The fusion line called for Marxist-Leninists to establish roots in the proletariat, combatting various anti-working class prejudices left over from the “new left” of the 1960s. And the PWOC led in popularizing the concept of an anti-revisionist, anti-“left”-opportunist trend, drawing many previously isolated groups and individuals into national identification and work within this trend.
However, as the trend matured, major differences over party-building line increasingly came to the fore. PWOC’s fusion line came under criticism from a number of forces (including Theoretical Review, the Guardian and those developing the rectification line) for failing to target correctly the principal and decisive role of theoretical work in the pre-party period. While expressed in different ways, a common thread ran through these criticisms: The fusion line ties our theoretical tasks only to those issues immediately raised by the mass movement. It sets unrealistic expectations for what can be accomplished in mass work without a party and a party’s general line – thus underplaying the role of theory and political line in communist work.
Posing fusion as the essence of party building liquidates the qualitative distinction, between the party and pre-party periods; it objectively subordinates the theoretical struggle among communists to formulate a correct general line (decisive in the pre-party period) to the task of winning influence among the advanced workers and the mass movement generally (a task which will become decisive only after the party is formed).
In short, the fusion line fails to scientifically target the very particular tasks communists must take up in the pre-party period. The general concept of fusion may assist in building a commitment to the working class and its struggles.
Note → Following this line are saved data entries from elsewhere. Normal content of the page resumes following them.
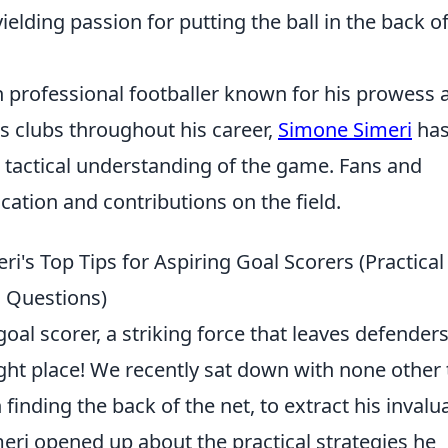
elding passion for putting the ball in the back of
an professional footballer known for his prowess 
s clubs throughout his career,
Simone Simeri
ha
 tactical understanding of the game. Fans and
ication and contributions on the field.
ri's Top Tips for Aspiring Goal Scorers (Practical
 Questions)
al scorer, a striking force that leaves defenders
ght place! We recently sat down with none other
inding the back of the net, to extract his invalu
meri opened up about the practical strategies he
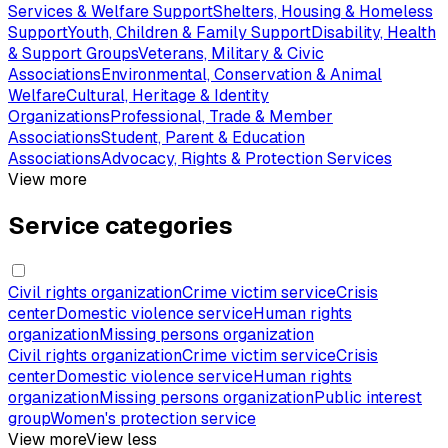
Services & Welfare Support
Shelters, Housing & Homeless
Support
Youth, Children & Family Support
Disability, Health
& Support Groups
Veterans, Military & Civic
Associations
Environmental, Conservation & Animal
Welfare
Cultural, Heritage & Identity
Organizations
Professional, Trade & Member
Associations
Student, Parent & Education
Associations
Advocacy, Rights & Protection Services
View more
Service categories
Civil rights organization
Crime victim service
Crisis
center
Domestic violence service
Human rights
organization
Missing persons organization
Civil rights organization
Crime victim service
Crisis
center
Domestic violence service
Human rights
organization
Missing persons organization
Public interest
group
Women's protection service
View more
View less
It may assert correctly that party building will involve both theory and practice, mass work as well as struggle among communists. But the fusion line is unable to go beyond these generalities to target the specific contradictions of the pre-party period, the correct interrelationship of principal and secondary tasks, or the appropriate method of developing a leading political line for the US revolution.
In this sense, fusion may express a correct communist goal, but it is inadequate and incorrect as a party-building line. Unfortunately, the PWOC was unable to grasp that a line which had once advanced the movement had now become a fetter on further progress.
The PWOC failed to recognize that the too-vague direction and questionable formulations flowing from the fusion line required a re-examination of the line itself. Facing criticism, PWOC did not even take strict pains to re-clarify its line in comprehensive fashion for principled struggle with other emerging lines. Instead, PWOC argued that party-building line struggle should not be the key question before our trend and launched a campaign of snide innuendo and intellectual-baiting against leading critics of the fusion line.
Despite PWOC’s objections, however, the substance of the party-building-line struggle dominates the contention within our trend. It pervades the pages of The Organizer itself. We take up certain aspects of that line struggle here, for it is only through the struggle over political line – rigorous struggle over “shades of difference” – that our trend can unite at a higher level and transform itself into a single genuine vanguard party of the working class.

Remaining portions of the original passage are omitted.